Ola–Koyi, S. Joseph Bankola
Department of Performing
Arts
Olabisi Onabanjo
University Ago Iwoye
Email: sundayolakoyi@yahoo.com
Abstract
It is on record that
theatre arts had survived over the ages due to its capacity to reinvent by
embracing, new tool and languages, new style and form. It is a fact that when a discipline reinvent
its techniques of impartation and training in line with modern demands, the
standard of performances is enhanced and the quality of the practitioner is
tremendously improved.
Over the years, Nigerian
theatrical performances had gone through many stages (i.e. ritual,
court/church, traditional travelling theatre, professional travelling theatre,
academic drama, radio drama, television drama, celluloid film, and video film),
reinventing itself in order to keep up with the requirement of each era.

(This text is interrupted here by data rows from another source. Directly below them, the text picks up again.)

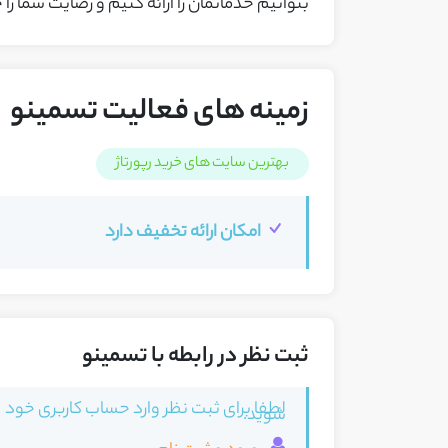
بتوانیم خدماتمان را ارائه کنیم و رضایت شما را
زمینه های فعالیت تسمینو
بهترین سایت های خرید رپورتاژ
امکان ارائه تخفیف دارد
ثبت نظر در رابطه با تسمینو
لطفا برای ثبت نظر وارد حساب کاربری خود
شوید.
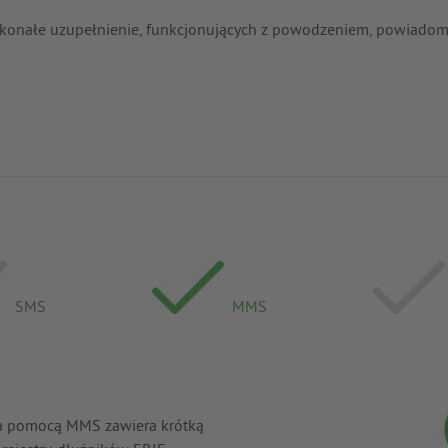
konałe uzupełnienie, funkcjonujących z powodzeniem, powiadomi
SMS
MMS
a pomocą MMS zawiera krótką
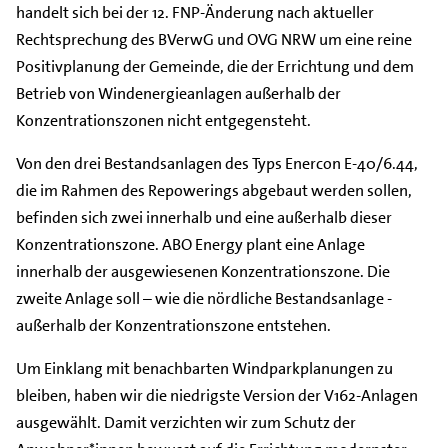
handelt sich bei der 12. FNP-Änderung nach aktueller
Rechtsprechung des BVerwG und OVG NRW um eine reine
Positivplanung der Gemeinde, die der Errichtung und dem
Betrieb von Windenergieanlagen außerhalb der
Konzentrationszonen nicht entgegensteht.
Von den drei Bestandsanlagen des Typs Enercon E-40/6.44,
die im Rahmen des Repowerings abgebaut werden sollen,
befinden sich zwei innerhalb und eine außerhalb dieser
Konzentrationszone. ABO Energy plant eine Anlage
innerhalb der ausgewiesenen Konzentrationszone. Die
zweite Anlage soll – wie die nördliche Bestandsanlage -
außerhalb der Konzentrationszone entstehen.
Um Einklang mit benachbarten Windparkplanungen zu
bleiben, haben wir die niedrigste Version der V162-Anlagen
ausgewählt. Damit verzichten wir zum Schutz der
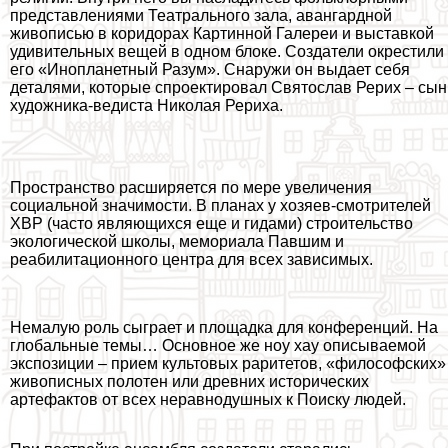
представлениями Театрального зала, авангардной
живописью в коридорах Картинной Галереи и выставкой
удивительных вещей в одном блоке. Создатели окрестили
его «Инопланетный Разум». Снаружи он выдает себя
деталями, которые спроектировал Святослав Рерих – сын
художника-ведиста Николая Рериха.
Прострaнcтво расширяется по мере увеличения
социальной значимости. В планах у хозяев-смотрителей
ХВР (часто являющихся еще и гидами) строительство
экологической школы, мемориала Павшим и
реабилитационного центра для всех зависимых.
Немалую роль сыграет и площадка для конференций. На
глобальные темы… Основное же ноу хау описываемой
экспозиции – прием культовых раритетов, «философских»
живописных полотен или древних исторических
артефактов от всех неравнодушных к Поиску людей.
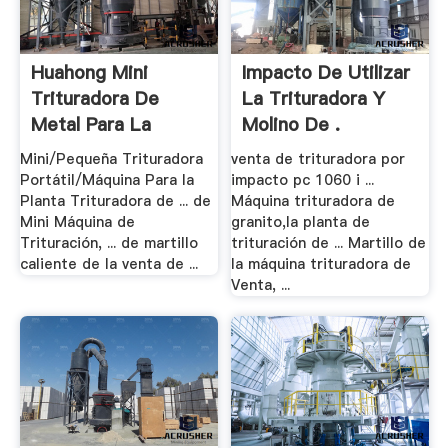
Huahong Mini
Impacto De Utilizar
Trituradora De
La Trituradora Y
Metal Para La
Molino De .
Venta
Mini/Pequeña Trituradora
venta de trituradora por
Portátil/Máquina Para la
impacto pc 1060 i ...
Planta Trituradora de ... de
Máquina trituradora de
Mini Máquina de
granito,la planta de
Trituración, ... de martillo
trituración de ... Martillo de
caliente de la venta de ...
la máquina trituradora de
Venta, ...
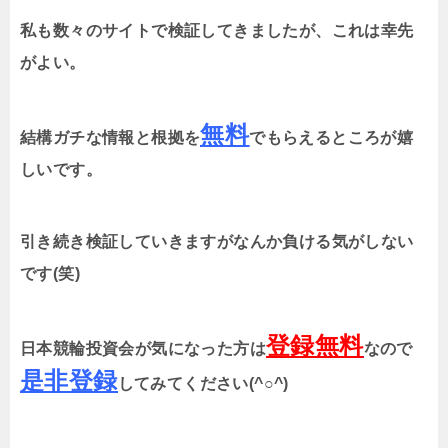
私も数々のサイトで検証してきましたが、これは幸先
がよい。
無料
結構ガチな情報と根拠を
でもらえるところが嬉
しいです。
引き続き検証していきますがなんか負ける気がしない
です(笑)
登録無料
日本競輪投資会が気になった方は
なので
是非登録
してみてください(^○^)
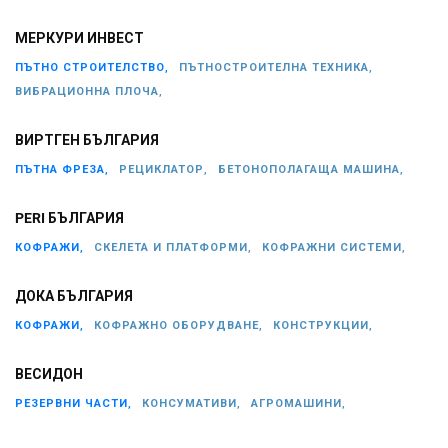
МЕРКУРИ ИНВЕСТ
ПЪТНО СТРОИТЕЛСТВО,
ПЪТНОСТРОИТЕЛНА ТЕХНИКА,
ВИБРАЦИОННА ПЛОЧА,
ВИРТГЕН БЪЛГАРИЯ
ПЪТНА ФРЕЗА,
РЕЦИКЛАТОР,
БЕТОНОПОЛАГАЩА МАШИНА,
PERI БЪЛГАРИЯ
КОФРАЖИ,
СКЕЛЕТА И ПЛАТФОРМИ,
КОФРАЖНИ СИСТЕМИ,
ДОКА БЪЛГАРИЯ
КОФРАЖИ,
КОФРАЖНО ОБОРУДВАНЕ,
КОНСТРУКЦИИ,
ВЕСИДОН
РЕЗЕРВНИ ЧАСТИ,
КОНСУМАТИВИ,
АГРОМАШИНИ,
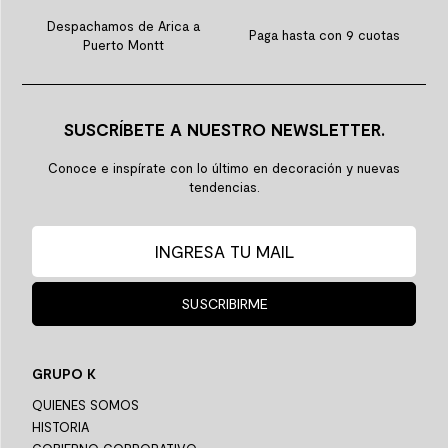
Despachamos de Arica a
Paga hasta con 9 cuotas
Puerto Montt
SUSCRÍBETE A NUESTRO NEWSLETTER.
Conoce e inspírate con lo último en decoración y nuevas
tendencias.
SUSCRIBIRME
GRUPO K
QUIENES SOMOS
HISTORIA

In reviewing the essence/spirit
of the 50 years of Theatre in the African academy through the University of
Ibadan experience, which our eminent and erudite Professor Olarinle Bamide is
an integral part of, one could not but to wonder why a film school has not
developed out of the old Ibadan school of drama. Or question why the central
mode of training the theatre artistes in academia stocked to the stage despite
the various innovations that had taken place over the years.
Using a post modernist
theory within an historical perspective and a participatory observation
approach, the paper explored the challenges and prospects of migrating from
stage to video screen in academic training cum practices and offers plausible
solutions to some of the identified problems.